Perhaps not as obviously, the Kiva robots can cut down on utility bills. They probably don’t need lights, for example, and from what I’ve read, you don’t have the same air conditioning issues (which has been one of the major complaints for humans working in Amazon warehouses…they can get hot!). They aren’t like mainframe computers, which often need quite a bit of climate control.
Isn’t that a weird thought?
Tourist: “Hi, I’m here for the Amazon warehouse tour.”
Tour Guide: “Great! You’ll need these night-vision goggles, and this personal-cooling suit.”
Tourist: “My what and my who?”
Tour Guide: “This warehouse has been optimized for our silicon-based workers. What do you see through this window?”
Tourist: “That’s a window? I thought it was a TV that was off.”
Tour Guide: “No, that’s the interior of the fulfillment center. It’s just that dark.”
Tourist: “Can’t you turn the lights on?”
Tour Guide: “There aren’t any lights.”
Tourist: “Um, okay. Why the suit?”
Tour Guide: “Well, the suit isn’t strictly necessary, but it is about 40 degrees in there.”
Tourist: “Wait, didn’t you say it was a cooling suit?”
Tour Guide: “Oh, sorry…forty degrees Celsius. It’s about…104 degrees Fahrenheit.”
Tourist: “Why so hot?”
Tour Guide: “That’s just because of the temperature outside…we don’t heat the floor.”
Tourist: “I’m from Phoenix, I won’t need the suit. How long does the tour take?”
Tour Guide: “About seven to nine minutes.”
Tourist: “That’s it? Don’t we get to see the whole place?”
Tour Guide: “That is the whole place…well, all of it where a giant biped like you will fit. The rest of it is all Kiva height.”
Tourist: “You know, I think I’ll skip it.”
Tour Guide: “Suit yourself. The next shuttle for downtown is in two hours.”
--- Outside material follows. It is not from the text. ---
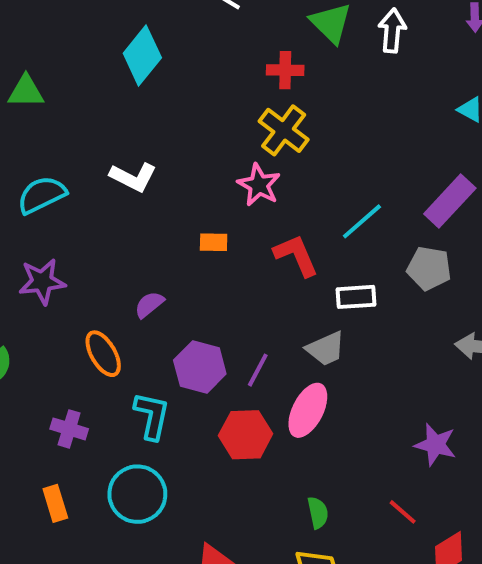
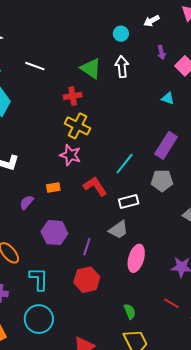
purple semicircle: (149, 305) -> (27, 202), moved
purple hexagon: (200, 367) -> (54, 233), moved
pink ellipse: (308, 410) -> (136, 258), moved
Tourist: “Two hours? I knew I should have driven!”
Tour Guide: “You can’t…there’s no parking lot.”
Tourist: “No parking lot?”
Tour Guide: “No need for one. Do you know how much land like that costs? Not to mention the expense for damages, the danger to people walking to and from…this is much simpler.”
Tourist: “What about you? Where do you park?”
Tour Guide: “Oh, I don’t park. I just live here. I’ve got everything I need…and AmazonFresh brings me my groceries. It’s actually cool. I’m the only human most of these Kivas have ever seen.”
Tourist: “I wonder if they think all human beings look like you…”
Tour Guide: “I doubt that’s the case.”
Tourist: “Yes, that’s silly. Robots don’t think.”
Tour Guide: “They think…they definitely think. They just don’t think about things which are insignificant to them…”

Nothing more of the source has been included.